Saturday, 14 December 2013

Wreck-It Ralph

Lowdown: A video game’s baddie gets sick of his continuous misrepresentation.
What could be a better idea for a children oriented computer animation film than depicting the events taking place inside video games once gaming is over? Or rather, how come we had to wait so long for Wreck-It Ralph, the movie that asks that very question?
Our Ralph (the voice of John C. Reilly) is the monster baddie from a famous video arcade game, Fix-It Felix. As the game has it, Ralph is the baddie that wreaks havoc at a residential tower while the player controlled Felix fixes things up. At the end of a successful level the residents gather up to throw Ralph off the roof.
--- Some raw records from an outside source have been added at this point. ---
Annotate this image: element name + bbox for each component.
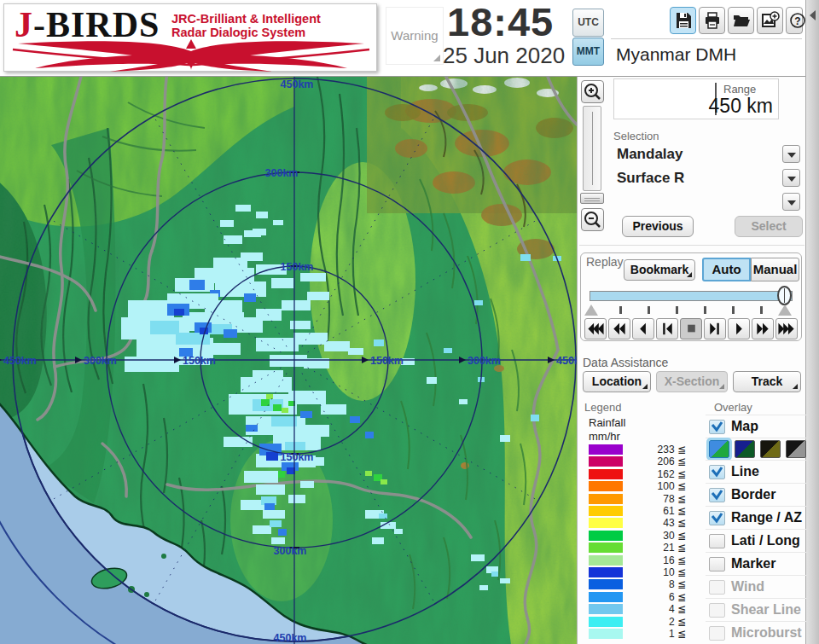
step-backward-icon [657,319,677,339]
overlay-item-range-az[interactable]: Range / AZ [706,506,806,529]
warning-button[interactable]: Warning [386,7,444,65]
legend-value: 10 ≦ [630,566,686,578]
map-style-swatch-3[interactable] [760,440,781,458]
legend-row: 162 ≦ [589,468,700,480]
dropdown-arrow-icon[interactable] [782,169,800,187]
checkbox[interactable] [709,534,725,548]
collapse-arrow-icon [810,10,816,20]
zoom-in-button[interactable] [581,80,604,103]
print-button[interactable] [699,7,725,34]
range-display: Range 450 km [613,78,779,119]
utc-button[interactable]: UTC [572,9,604,37]
slider-tick [760,306,763,314]
map-style-swatch-1[interactable] [709,440,729,458]
add-image-button[interactable] [757,7,783,34]
map-style-swatch-4[interactable] [786,440,806,458]
map-style-swatch-2[interactable] [735,440,755,458]
radar-site-value: Mandalay [617,146,682,163]
checkbox[interactable] [709,580,725,595]
auto-button[interactable]: Auto [702,258,751,281]
check-icon [710,512,724,525]
checkbox[interactable] [709,511,725,525]
legend-value: 162 ≦ [630,468,686,480]
save-button[interactable] [670,7,696,34]
check-icon [710,421,724,433]
checkbox[interactable] [709,420,725,434]
panel-collapse-handle[interactable] [805,0,819,644]
checkbox[interactable] [709,557,725,571]
replay-slider-thumb[interactable] [777,286,792,305]
select-button[interactable]: Select [735,216,803,237]
zoom-slider-thumb[interactable] [580,193,604,204]
legend-value: 16 ≦ [630,554,686,566]
legend-swatch [589,469,623,479]
legend-row: 8 ≦ [589,578,700,590]
radar-map-canvas: 450km 300km 150km 150km 300km 450km 450k… [0,77,577,644]
track-button[interactable]: Track [733,371,801,392]
legend-swatch [589,444,623,455]
help-button[interactable]: ? [786,7,803,34]
open-folder-button[interactable] [728,7,754,34]
overlay-item-shear-line[interactable]: Shear Line [706,598,806,621]
checkbox[interactable] [709,626,725,641]
fast-forward-button[interactable] [752,318,774,339]
skip-forward-icon [776,319,797,339]
slider-tick [704,306,706,314]
overlay-item-label: Map [731,419,758,434]
overlay-item-wind[interactable]: Wind [706,575,806,598]
overlay-item-label: Line [731,464,759,479]
legend-value: 78 ≦ [630,493,686,505]
overlay-item-marker[interactable]: Marker [706,552,806,575]
legend-row: 2 ≦ [589,616,700,628]
step-backward-button[interactable] [656,318,678,339]
skip-forward-button[interactable] [775,318,798,339]
sub-product-dropdown[interactable] [613,193,801,213]
fast-backward-button[interactable] [608,318,630,339]
station-name: Myanmar DMH [616,44,736,65]
overlay-item-map[interactable]: Map [706,415,806,438]
play-backward-button[interactable] [632,318,654,339]
stop-button[interactable] [680,318,702,339]
range-label-s150: 150km [281,451,314,463]
open-folder-icon [732,11,751,30]
legend-swatch [589,617,623,627]
overlay-item-microburst[interactable]: Microburst [706,621,806,644]
jbirds-app: J-BIRDS JRC-Brilliant & Intelligent Rada… [0,0,819,644]
checkbox[interactable] [709,465,725,479]
bookmark-button[interactable]: Bookmark [624,259,695,281]
radar-site-dropdown[interactable]: Mandalay [613,145,801,165]
play-forward-button[interactable] [728,318,750,339]
replay-slider-track[interactable] [590,291,793,301]
previous-button[interactable]: Previous [622,216,694,237]
dropdown-arrow-icon[interactable] [782,145,800,163]
overlay-item-line[interactable]: Line [706,460,806,483]
overlay-item-label: Marker [731,556,775,571]
print-icon [703,11,722,30]
control-panel: Range 450 km Selection Mandalay Surface … [577,77,805,644]
product-dropdown[interactable]: Surface R [613,169,801,189]
overlay-item-border[interactable]: Border [706,483,806,506]
add-image-icon [761,11,780,30]
checkbox[interactable] [709,488,725,502]
slider-end-marker[interactable] [778,305,792,316]
overlay-item-lati-long[interactable]: Lati / Long [706,529,806,552]
zoom-out-button[interactable] [581,208,604,231]
legend-value: 43 ≦ [630,517,686,529]
location-button[interactable]: Location [583,371,651,392]
slider-start-marker[interactable] [584,305,598,316]
step-forward-button[interactable] [704,318,726,339]
legend-row: 10 ≦ [589,566,700,578]
zoom-slider-track[interactable] [583,106,601,191]
legend-swatch [589,542,623,553]
radar-map[interactable]: 450km 300km 150km 150km 300km 450km 450k… [0,77,577,644]
data-assistance-label: Data Assistance [583,356,668,369]
dropdown-arrow-icon[interactable] [782,193,800,211]
checkbox[interactable] [709,603,725,618]
selection-label: Selection [613,130,659,142]
manual-button[interactable]: Manual [751,258,799,281]
skip-backward-button[interactable] [584,318,607,339]
slider-tick [732,306,735,314]
mmt-button[interactable]: MMT [572,38,604,66]
slider-tick [648,306,650,314]
xsection-button[interactable]: X-Section [656,371,728,392]
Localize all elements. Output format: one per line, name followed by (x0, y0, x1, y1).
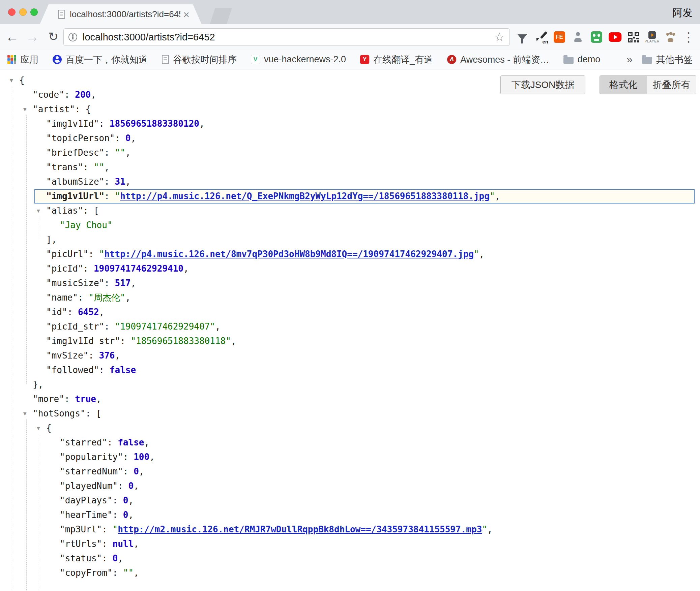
bookmark-label: 百度一下，你就知道 (66, 54, 148, 66)
paw-extension-icon[interactable] (663, 24, 678, 50)
back-icon[interactable]: ← (3, 24, 22, 50)
json-line: "picUrl": "http://p4.music.126.net/8mv7q… (0, 247, 700, 261)
json-line: ▼"artist": { (0, 102, 700, 117)
translate-pen-extension-icon[interactable]: en (533, 24, 549, 50)
navigation-toolbar: ← → ↻ localhost:3000/artists?id=6452 ☆ e… (0, 24, 700, 50)
address-bar[interactable]: localhost:3000/artists?id=6452 ☆ (63, 28, 510, 46)
new-tab-button[interactable] (210, 8, 232, 24)
minimize-window-button[interactable] (19, 8, 27, 16)
json-line: "picId": 19097417462929410, (0, 261, 700, 276)
collapse-toggle-icon[interactable]: ▼ (37, 204, 40, 218)
json-line: "code": 200, (0, 88, 700, 102)
json-line: "img1v1Id_str": "18569651883380118", (0, 334, 700, 348)
json-line: "rtUrls": null, (0, 537, 700, 551)
fe-extension-icon[interactable]: FE (552, 24, 567, 50)
format-button[interactable]: 格式化 (600, 75, 647, 94)
close-window-button[interactable] (8, 8, 16, 16)
other-bookmarks-folder[interactable]: 其他书签 (642, 54, 693, 66)
bookmark-label: 应用 (20, 54, 38, 66)
bookmark-vue-hackernews[interactable]: V vue-hackernews-2.0 (251, 54, 346, 65)
json-line: "followed": false (0, 363, 700, 377)
json-line: "starredNum": 0, (0, 464, 700, 479)
player-extension-icon[interactable]: PLAYER (644, 24, 660, 50)
json-tree: ▼{"code": 200,▼"artist": {"img1v1Id": 18… (0, 70, 700, 591)
json-line: "hearTime": 0, (0, 508, 700, 522)
json-line-selected[interactable]: "img1v1Url": "http://p4.music.126.net/Q_… (34, 189, 695, 204)
page-content: 下载JSON数据 格式化 折叠所有 ▼{"code": 200,▼"artist… (0, 70, 700, 591)
page-info-icon[interactable] (68, 33, 77, 41)
collapse-toggle-icon[interactable]: ▼ (23, 102, 27, 117)
tab-title: localhost:3000/artists?id=645 (70, 9, 180, 20)
person-extension-icon[interactable] (570, 24, 586, 50)
json-line: ▼{ (0, 421, 700, 435)
json-line: ▼"hotSongs": [ (0, 406, 700, 421)
json-url-link[interactable]: http://p4.music.126.net/Q_ExePNkmgB2yWyL… (120, 191, 490, 201)
bookmark-label: Awesomes - 前端资… (460, 54, 549, 66)
json-url-link[interactable]: http://m2.music.126.net/RMJR7wDullRqppBk… (118, 524, 482, 534)
browser-tab[interactable]: localhost:3000/artists?id=645 × (40, 4, 202, 24)
collapse-all-button[interactable]: 折叠所有 (647, 75, 696, 94)
json-line: "popularity": 100, (0, 450, 700, 464)
json-line: "Jay Chou" (0, 218, 700, 232)
apps-grid-icon (7, 55, 16, 64)
json-line: "name": "周杰伦", (0, 290, 700, 305)
qr-code-extension-icon[interactable] (626, 24, 641, 50)
bookmarks-overflow-icon[interactable]: » (626, 53, 633, 66)
json-url-link[interactable]: http://p4.music.126.net/8mv7qP30Pd3oHW8b… (104, 249, 474, 259)
json-line: "copyFrom": "", (0, 566, 700, 580)
json-line: }, (0, 377, 700, 392)
bookmark-label: demo (578, 54, 601, 65)
extensions-toolbar: en FE PLA (515, 24, 678, 50)
bookmark-awesomes[interactable]: A Awesomes - 前端资… (447, 54, 549, 66)
bookmark-demo-folder[interactable]: demo (563, 54, 601, 65)
json-line: "dayPlays": 0, (0, 493, 700, 508)
profile-name[interactable]: 阿发 (672, 6, 693, 20)
json-line: "picId_str": "19097417462929407", (0, 319, 700, 334)
json-line: ▼"alias": [ (0, 204, 700, 218)
collapse-toggle-icon[interactable]: ▼ (23, 406, 27, 421)
translate-lang-label: en (542, 39, 548, 44)
json-line: "briefDesc": "", (0, 146, 700, 160)
tab-close-icon[interactable]: × (183, 9, 189, 20)
json-line: "mvSize": 376, (0, 348, 700, 363)
bookmark-star-icon[interactable]: ☆ (494, 31, 505, 43)
tampermonkey-extension-icon[interactable] (589, 24, 604, 50)
youdao-favicon-icon: Y (360, 55, 369, 64)
json-line: "trans": "", (0, 160, 700, 175)
browser-menu-icon[interactable]: ⋮ (681, 24, 696, 50)
collapse-toggle-icon[interactable]: ▼ (37, 421, 40, 435)
json-line: "topicPerson": 0, (0, 131, 700, 146)
folder-icon (642, 57, 652, 64)
json-line: "musicSize": 517, (0, 276, 700, 290)
bookmark-youdao[interactable]: Y 在线翻译_有道 (360, 54, 433, 66)
forward-icon[interactable]: → (23, 24, 42, 50)
json-line: "playedNum": 0, (0, 479, 700, 493)
other-bookmarks-label: 其他书签 (656, 54, 693, 66)
youtube-extension-icon[interactable] (607, 24, 623, 50)
bookmark-google-sort[interactable]: 谷歌按时间排序 (162, 54, 237, 66)
fullscreen-window-button[interactable] (30, 8, 38, 16)
url-text[interactable]: localhost:3000/artists?id=6452 (83, 32, 494, 43)
awesomes-favicon-icon: A (447, 55, 456, 64)
page-favicon-icon (58, 10, 65, 19)
folder-icon (563, 57, 574, 64)
window-controls (8, 8, 38, 16)
document-favicon-icon (162, 55, 169, 64)
json-line: "more": true, (0, 392, 700, 406)
bookmark-label: 谷歌按时间排序 (173, 54, 237, 66)
bookmark-label: 在线翻译_有道 (373, 54, 433, 66)
fe-label: FE (556, 34, 563, 40)
json-line: ], (0, 232, 700, 247)
bookmark-apps[interactable]: 应用 (7, 54, 38, 66)
collapse-toggle-icon[interactable]: ▼ (10, 73, 13, 88)
bookmark-label: vue-hackernews-2.0 (264, 54, 346, 65)
bookmark-baidu[interactable]: 百度一下，你就知道 (53, 54, 148, 66)
json-line: ▼{ (0, 73, 700, 88)
qr-code-glyph (628, 32, 639, 42)
vue-favicon-icon: V (251, 55, 260, 64)
download-json-button[interactable]: 下载JSON数据 (500, 75, 585, 94)
reload-icon[interactable]: ↻ (44, 24, 63, 50)
tab-bar: localhost:3000/artists?id=645 × 阿发 (0, 0, 700, 24)
json-line: "starred": false, (0, 435, 700, 450)
funnel-extension-icon[interactable] (515, 24, 530, 50)
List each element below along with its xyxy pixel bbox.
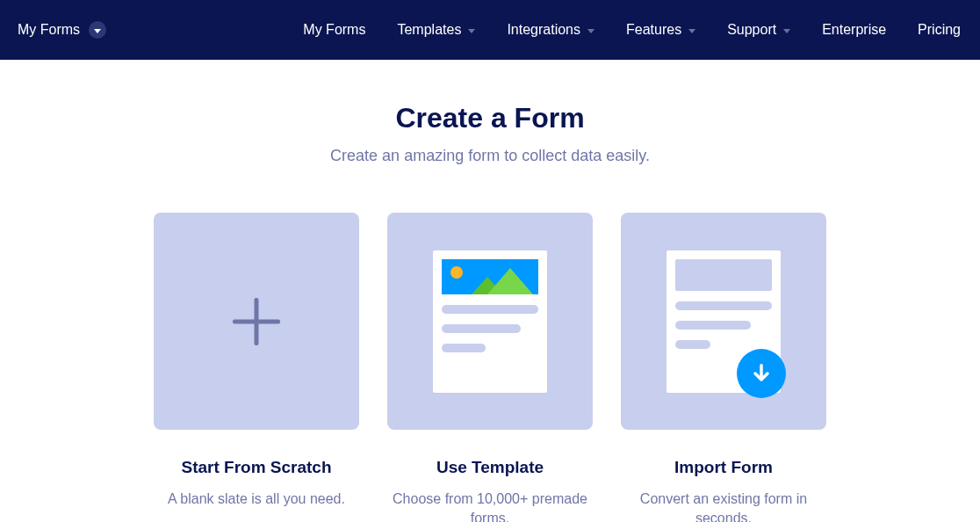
page-title: Create a Form (0, 102, 980, 134)
nav-item-label: Support (727, 22, 776, 38)
template-preview-icon (433, 250, 547, 393)
nav-item-label: Integrations (507, 22, 580, 38)
card-title: Import Form (621, 458, 826, 477)
nav-item-my-forms[interactable]: My Forms (303, 22, 365, 38)
plus-icon (233, 298, 280, 345)
chevron-down-icon (587, 29, 594, 33)
nav-item-label: My Forms (303, 22, 365, 38)
card-title: Start From Scratch (154, 458, 359, 477)
chevron-down-icon (89, 21, 106, 39)
nav-item-features[interactable]: Features (626, 22, 695, 38)
chevron-down-icon (783, 29, 790, 33)
nav-item-label: Pricing (918, 22, 961, 38)
nav-item-support[interactable]: Support (727, 22, 790, 38)
breadcrumb-label: My Forms (18, 22, 80, 38)
nav-item-templates[interactable]: Templates (397, 22, 475, 38)
chevron-down-icon (688, 29, 695, 33)
nav-item-pricing[interactable]: Pricing (918, 22, 961, 38)
card-use-template[interactable]: Use Template Choose from 10,000+ premade… (387, 213, 593, 522)
card-title: Use Template (387, 458, 593, 477)
import-preview-icon (667, 250, 781, 393)
nav-menu: My Forms Templates Integrations Features… (303, 22, 961, 38)
card-subtitle: Convert an existing form in seconds. (621, 489, 826, 522)
card-subtitle: A blank slate is all you need. (154, 489, 359, 509)
download-arrow-icon (737, 349, 786, 398)
chevron-down-icon (468, 29, 475, 33)
nav-item-integrations[interactable]: Integrations (507, 22, 594, 38)
page-subtitle: Create an amazing form to collect data e… (0, 147, 980, 165)
nav-item-label: Features (626, 22, 681, 38)
card-visual (387, 213, 593, 430)
nav-item-enterprise[interactable]: Enterprise (822, 22, 886, 38)
navbar: My Forms My Forms Templates Integrations… (0, 0, 980, 60)
card-import-form[interactable]: Import Form Convert an existing form in … (621, 213, 826, 522)
card-visual (621, 213, 826, 430)
card-subtitle: Choose from 10,000+ premade forms. (387, 489, 593, 522)
nav-item-label: Enterprise (822, 22, 886, 38)
hero: Create a Form Create an amazing form to … (0, 60, 980, 165)
card-visual (154, 213, 359, 430)
nav-breadcrumb[interactable]: My Forms (18, 21, 106, 39)
card-row: Start From Scratch A blank slate is all … (0, 213, 980, 522)
card-start-from-scratch[interactable]: Start From Scratch A blank slate is all … (154, 213, 359, 522)
nav-item-label: Templates (397, 22, 461, 38)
The problem is, the same residents hate Ralph even when the game is over. While Ralph feels there would not be a game without him, they shun him to the dumpster while they party at their comfy flats. No more, says Ralph; he decides to seek his fortunes elsewhere in an effort to receive recognition for all his hard work.
He does so elsewhere, which in this particular case stands for another arcade machine. In this particular case, a shooter. Only that in his absence Fix-It Felix becomes useless and is threatened with unplugging, which would doom its residents. What will be the fate of the residents of this video game world?
As implied, the beauty of Wreck-It Ralph is in its setting, a setting that makes the most of the material granted to it by the richness of video games (a richness that, to this gamer, can easily surpass that of movies). Throw in references to familiar video games, including some of the arcade era’s top hits, and there is immediate appeal to this child of that era. But there is more to Wreck-It Ralph’s charms.
Seriously, behind Wreck-It Ralph there is this whole idea of doing good through not following the usual path, not doing what others necessarily consider to be good, and not following the path that everyone else seems to tread. While the idea itself may not sound too revolutionary to any thinker, by Hollywood’s standards it is. Particularly by Hollywood’s standards for kids movies, the epitome of conformism.
Then there is that peculiar reason I liked Wreck-It Ralph, a reason I probably share with only a few others: that warrior woman (voiced by Jane Lynch) that Ralph meets at that shooter game he has a go at? The absence of an N7 decal aside, she is Mass Effect’s Commander Shepard from start to finish. With the not so notable exception of hair color, she was obviously made to look like my favourite Shepard – that is, FemShep. No one can ever claim Commander Shepard never made it to the big screen!
It's not just Mass Effect. There are hints at Mario Kart's Rainbow Road level, to name but one example. That is, Wreck-It Ralph clearly points at some favourite gaming moments. Any gamer should be able to find their bit of bliss with Wreck-It Ralph.
Overall: One of the better computer animated movies for children young and old. 4 out of 5 crabs.